Supe, en las continuas conversaciones que mantuvimos durante los últimos años, que, al contrario de lo que muchos creían, era admirador de la música vallenata, en especial de la de Rafael Escalona, de quien decía era un gran letrista, lo que no le gustaba, según su criterio, el hecho que ellos metieron en el mismo costal lo que hacíamos nosotros de este lado del río con lo que se tocaba por los lados del Valle y La Guajira. “No somos ni mejores ni peores que ellos, somos distintos”, solía decir.
También me enteré que tenía cuatro canciones a las que llamaba ‘mis cuatro rosas’, que eran ´La Hamaca Grande´, El Viejo Miguel´, ´Mercedes’ y Él Mochuelo´, y que otras como Él hombre del espejo´las empezó a componer antes de cumplir los 30 años cuando andaba errabundo con Landero como los verdaderos juglares, de pueblo en pueblo y de finca en finca, cantando y parrandeando casi sin ningún pago, y con un aspecto montaraz que asustaba a sus familiares cuando regresaba a su casa.
Ahora, después de leer el fascinante libro escrito por Juan Carlos Díaz sobre la historia del gran juglar: ´Embrujo.

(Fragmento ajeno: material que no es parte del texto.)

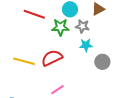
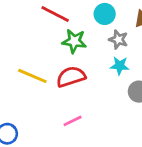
green star: (60, 27) -> (74, 41), moved

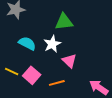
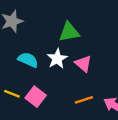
pink triangle: (69, 61) -> (83, 64), moved
orange line: (57, 83) -> (84, 100), moved

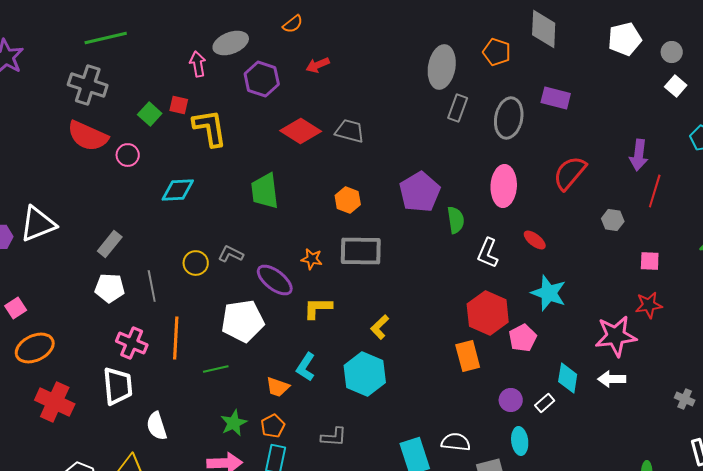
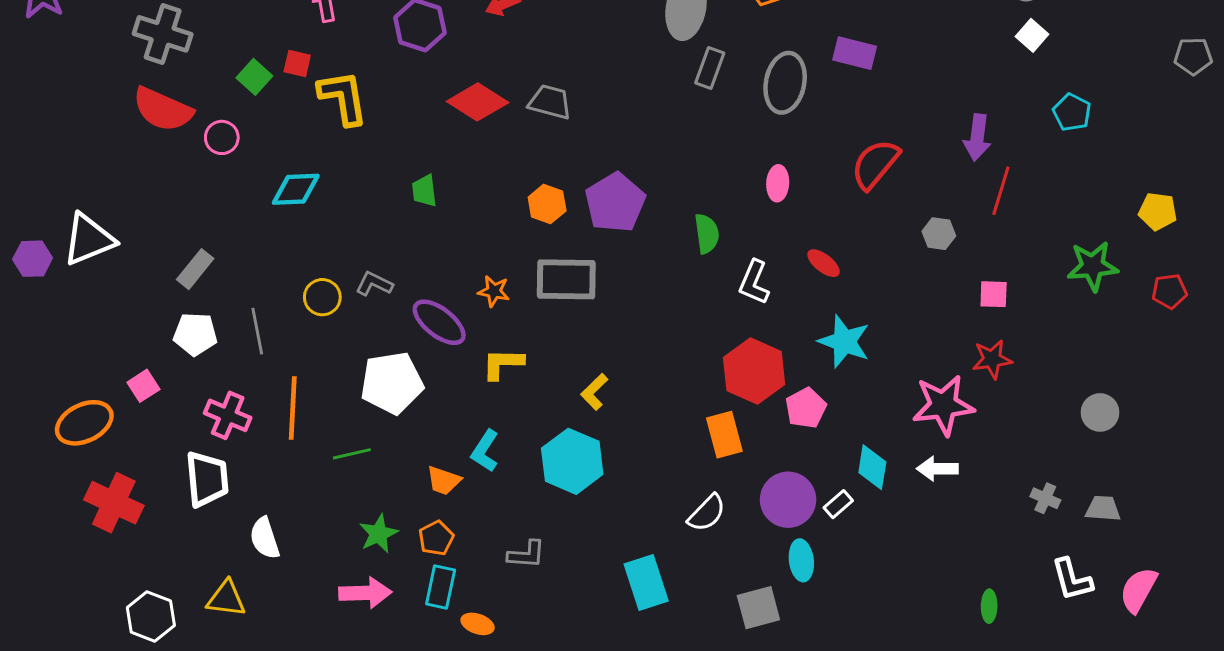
pink ellipse: (504, 186) -> (778, 183), size x0.6
green trapezoid: (265, 191) -> (424, 191), size x0.6
purple pentagon: (420, 192) -> (615, 203), moved
pink square: (16, 308) -> (143, 386), moved
purple circle: (511, 400) -> (788, 500), size x1.6
white semicircle: (456, 442) -> (707, 513), moved, turned 128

La leyenda de Adolfo Pacheco´, comprendí que existieron muchos elementos que se confabularon, además de su inteligencia natural, para que el compositor sanjacintero recreara un mundo particular, diferente y mágico en sus cantos y en su vida cotidiana.

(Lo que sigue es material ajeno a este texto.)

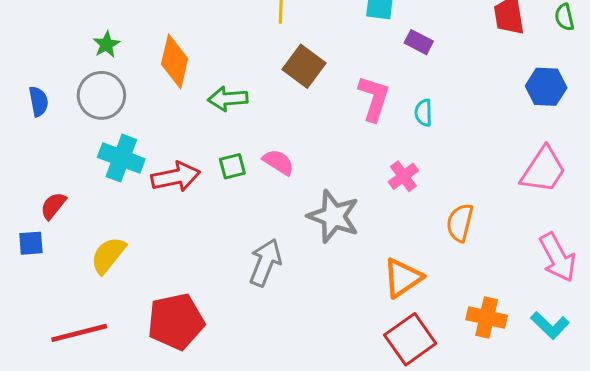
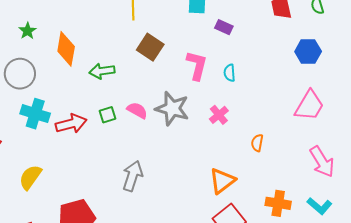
green star: (106, 44) -> (28, 31), moved
gray star: (334, 216) -> (172, 109), moved
orange semicircle: (460, 223) -> (257, 143), size x0.7

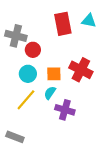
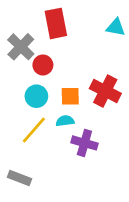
red rectangle: (63, 24) -> (56, 23), moved
gray cross: (16, 36) -> (21, 47), turned 30
cyan semicircle: (50, 93) -> (65, 121), turned 48

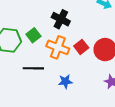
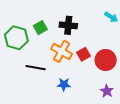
black cross: (61, 19) -> (68, 25), turned -30
green square: (33, 35) -> (40, 28), moved

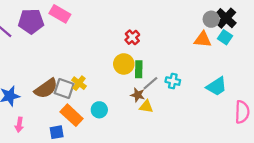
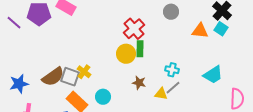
gray circle: (211, 19) -> (171, 12), moved
red cross: (132, 37) -> (134, 29), size x1.5
green rectangle: (139, 69) -> (140, 49), moved
gray line: (150, 83) -> (173, 88), moved
yellow triangle: (146, 107) -> (161, 94), moved

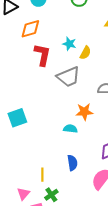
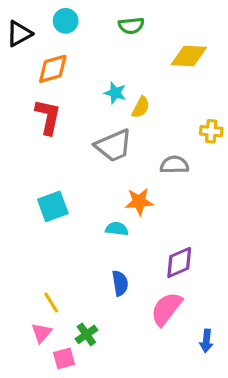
red L-shape: (42, 55) -> (48, 117), moved
cyan square: (17, 118) -> (53, 206), moved
yellow line: (42, 175) -> (51, 302), moved, turned -32

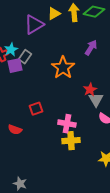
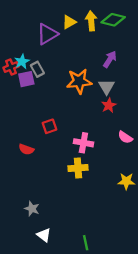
gray rectangle: (25, 57) -> (37, 69), turned -64
orange star: (63, 68) -> (79, 81), turned 30
gray triangle: (96, 100) -> (107, 87), moved
yellow cross: (71, 141) -> (78, 168), moved

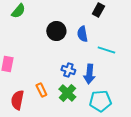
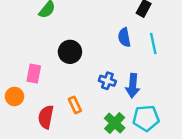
black circle: (56, 31) -> (70, 52), moved
cyan line: (106, 50) -> (153, 43), moved, turned 60
green cross: (67, 93) -> (115, 123), moved

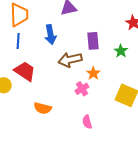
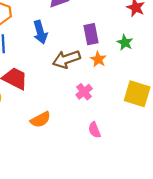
orange star: (93, 73) -> (98, 59), moved
orange semicircle: (43, 108) -> (40, 120), turned -36

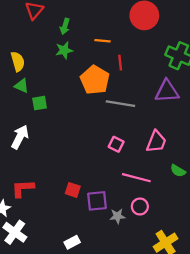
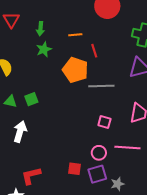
green triangle: (22, 86) -> (10, 101), moved
pink circle: (140, 206) -> (99, 153), moved

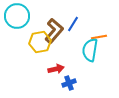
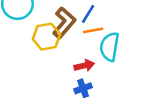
orange line: (99, 37) -> (93, 30), moved
red arrow: (56, 69) -> (84, 66), moved

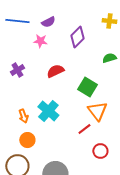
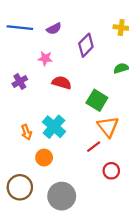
pink star: (40, 41) -> (45, 58), moved
red semicircle: (55, 71) -> (62, 83), turned 42
orange circle: (27, 140) -> (44, 158), moved

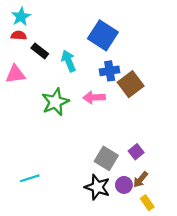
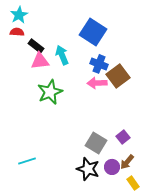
blue cross: (110, 71) -> (99, 64), turned 30
pink triangle: (15, 74) -> (40, 61), moved
pink arrow: (94, 97) -> (97, 83), moved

Personajes como ‘Cachán’ y sus corredurías, ‘Licho Pindoro’, Salgado y su pintoresco kiosco, Chely Salcedo y Gerardo de la Ossa compinches de juego y travesuras; Clemente Manuel Zabala, Germán Bustillo, el profesor José Domingo, el alcalde del cemento José de la Cruz Rodríguez, los magistrales colegios que lo forjaron: El Instituto Rodríguez y el Fernández Baena, su padre Miguel Pacheco, Landero, Toño y Ramón, la política de servicio que le inculcó Rodrigo Barraza, sus familiares, sus mujeres, sus hijos y amigos, fueron definitivos para que nuestro gran Adolfo Pacheco construyera un universo especial, festivo y sonoro como ningún otro por toda la región.
Recuerdo que me decía que le causaba mucha gracia cuando en otras partes le reclamaban porque los sanjancinteros creían que su pueblo era el eje del universo. “Es verdad -me dijo sonriendo- recuerdo que Toño Fernández una vez hizo un verso en el que decía que Dios creó el mundo con una gaita en la mano”.
Por todo eso y por haber tenido el honor de acompañarlo en sus últimas proezas artísticas como la del Festival de los Montes de María, que se hizo a su nombre, la figura de Adolfo Pacheco Anillo la llevaré guardada en un espacio muy sagrado de mi corazón, de donde nadie la sacará. ¡Qué la gloria sea eterna para usted, maestro y amigo, resuena por siempre en nuestros corazones!